Anglo Coal chief executive Cynthia Carroll has warned against governments seeking excessive taxes if they want continued mining investment.
Speaking at mining industry dinner in London, Carroll said miners need to speak out over issues that harm development of the sector, Reuters reports.
“Governments tempted to move in this direction convince themselves that necessary mining investments in their countries will continue unabated, despite the imposition of such arbitrary changes,” she said.
“They are wrong. International businesses have choices to make between investment opportunities in different jurisdictions.”
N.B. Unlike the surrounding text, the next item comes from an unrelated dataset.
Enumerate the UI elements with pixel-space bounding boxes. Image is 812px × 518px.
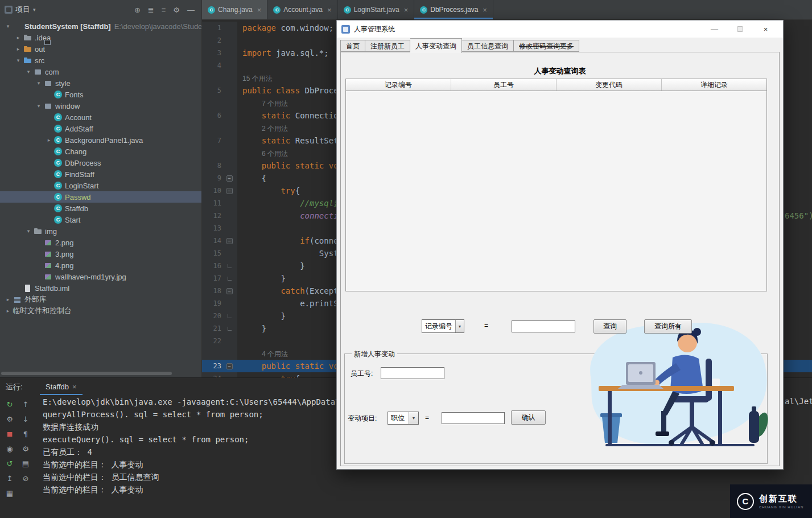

As a result of the announcement of former prime minister Kevin Rudd’s Resource Super Profits Tax last year, Australia dropped severely in the global mining sovereign risk tables, drawing almost level with Papua New Guinea.
Carroll explained that miners would instead be looking to countries with “stable and fair fiscal regimes”.
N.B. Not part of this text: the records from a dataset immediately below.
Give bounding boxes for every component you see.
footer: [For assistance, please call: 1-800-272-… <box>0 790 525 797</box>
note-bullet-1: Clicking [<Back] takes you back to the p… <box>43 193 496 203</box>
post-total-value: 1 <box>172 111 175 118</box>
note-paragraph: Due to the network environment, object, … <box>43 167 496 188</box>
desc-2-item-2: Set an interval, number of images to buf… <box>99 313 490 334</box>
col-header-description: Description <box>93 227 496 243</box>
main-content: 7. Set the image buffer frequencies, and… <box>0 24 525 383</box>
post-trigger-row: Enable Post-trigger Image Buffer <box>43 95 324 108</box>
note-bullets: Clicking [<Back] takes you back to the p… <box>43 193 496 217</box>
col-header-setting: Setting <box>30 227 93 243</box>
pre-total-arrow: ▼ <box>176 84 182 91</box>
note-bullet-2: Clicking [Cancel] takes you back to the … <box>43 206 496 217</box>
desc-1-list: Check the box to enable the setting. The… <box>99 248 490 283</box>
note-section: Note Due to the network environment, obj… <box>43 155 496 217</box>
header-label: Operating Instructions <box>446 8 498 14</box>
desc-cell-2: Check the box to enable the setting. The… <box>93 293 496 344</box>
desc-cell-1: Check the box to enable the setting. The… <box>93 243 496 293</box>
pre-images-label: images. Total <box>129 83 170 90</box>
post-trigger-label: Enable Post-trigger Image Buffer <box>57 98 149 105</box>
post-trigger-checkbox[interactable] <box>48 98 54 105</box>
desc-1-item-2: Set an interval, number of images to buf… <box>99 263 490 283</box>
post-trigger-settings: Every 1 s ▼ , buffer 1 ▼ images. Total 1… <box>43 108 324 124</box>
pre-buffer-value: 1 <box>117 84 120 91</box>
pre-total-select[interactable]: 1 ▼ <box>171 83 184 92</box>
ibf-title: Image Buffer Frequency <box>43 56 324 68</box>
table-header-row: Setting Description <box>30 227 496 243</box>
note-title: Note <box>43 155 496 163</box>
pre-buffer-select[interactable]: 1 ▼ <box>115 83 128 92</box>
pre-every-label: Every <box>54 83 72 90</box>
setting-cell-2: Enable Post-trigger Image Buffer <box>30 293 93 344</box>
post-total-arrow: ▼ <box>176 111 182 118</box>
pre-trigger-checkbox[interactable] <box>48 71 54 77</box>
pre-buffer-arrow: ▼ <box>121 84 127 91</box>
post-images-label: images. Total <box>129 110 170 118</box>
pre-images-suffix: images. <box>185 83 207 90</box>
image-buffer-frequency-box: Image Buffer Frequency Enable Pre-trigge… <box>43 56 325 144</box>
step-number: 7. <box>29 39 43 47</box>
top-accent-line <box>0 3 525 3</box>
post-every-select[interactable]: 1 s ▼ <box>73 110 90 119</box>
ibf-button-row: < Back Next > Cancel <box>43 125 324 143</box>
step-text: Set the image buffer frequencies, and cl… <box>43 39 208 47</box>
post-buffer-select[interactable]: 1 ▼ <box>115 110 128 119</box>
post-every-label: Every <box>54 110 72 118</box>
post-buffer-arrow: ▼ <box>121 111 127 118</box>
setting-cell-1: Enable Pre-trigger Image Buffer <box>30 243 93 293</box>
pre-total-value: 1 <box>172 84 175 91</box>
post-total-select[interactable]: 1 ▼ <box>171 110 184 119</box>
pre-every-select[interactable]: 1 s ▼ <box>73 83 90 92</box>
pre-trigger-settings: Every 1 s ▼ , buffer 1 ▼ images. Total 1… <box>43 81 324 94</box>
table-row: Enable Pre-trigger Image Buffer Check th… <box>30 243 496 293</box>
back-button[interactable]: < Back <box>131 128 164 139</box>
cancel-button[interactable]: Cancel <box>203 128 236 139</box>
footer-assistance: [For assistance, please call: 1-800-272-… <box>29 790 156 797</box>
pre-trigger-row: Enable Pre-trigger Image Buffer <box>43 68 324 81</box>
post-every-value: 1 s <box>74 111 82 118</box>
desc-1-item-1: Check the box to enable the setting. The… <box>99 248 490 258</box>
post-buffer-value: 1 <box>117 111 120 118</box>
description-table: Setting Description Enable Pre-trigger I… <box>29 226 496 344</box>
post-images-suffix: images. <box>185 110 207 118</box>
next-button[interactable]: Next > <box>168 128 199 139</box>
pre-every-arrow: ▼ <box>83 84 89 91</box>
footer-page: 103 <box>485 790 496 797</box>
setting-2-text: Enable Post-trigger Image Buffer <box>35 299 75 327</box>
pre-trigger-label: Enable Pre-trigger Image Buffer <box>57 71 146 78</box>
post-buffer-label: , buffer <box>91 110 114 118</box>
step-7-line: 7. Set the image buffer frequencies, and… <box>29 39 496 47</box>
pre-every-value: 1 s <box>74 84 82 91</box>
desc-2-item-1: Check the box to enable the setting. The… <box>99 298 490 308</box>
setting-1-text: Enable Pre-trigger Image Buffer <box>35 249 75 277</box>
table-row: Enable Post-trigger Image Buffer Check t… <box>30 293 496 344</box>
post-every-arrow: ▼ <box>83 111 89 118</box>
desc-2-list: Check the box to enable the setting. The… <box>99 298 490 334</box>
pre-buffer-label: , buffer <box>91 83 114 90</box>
She referred to Australia’s planned carbon tax, stating that it would place “unacceptable burdens” on the industry and harm the country’s image as an investment haven.
The Australian Senate has slammed the proposed tax in its report “Scrutiny of New Taxes”, which claims that it discriminates against a wide swathe of companies in the mining industry.
Australian opposition leader Tony Abbott echoed Carroll’s statements earlier this week.
Speaking at the Association of Mining and Exploration Companies Convention, he labelled the proposed carbon tax dangerous and claimed it put the industry under pressure.
“It won’t make a difference to the environment, but will hurt Australian workers and consumers,” he said.
“This carbon tax is based on lies.”
Abbott stated that “Chinese emissions are forecast to rise by 500% and India’s by 350% in the next decade, we in Australia could stop emitting altogether but China’s increase in emissions would more than make up for complete a stoppage in this country.”
However despite this calls from the industry and politicians, Gillard says she will not back down on the carbon and mining taxes.
She outlined her determination to pass the tax in its most current form.
“I’ll be delivering the minerals resource rent tax I shaped in my early days as Prime Minister,” Gillard stated earlier this week.”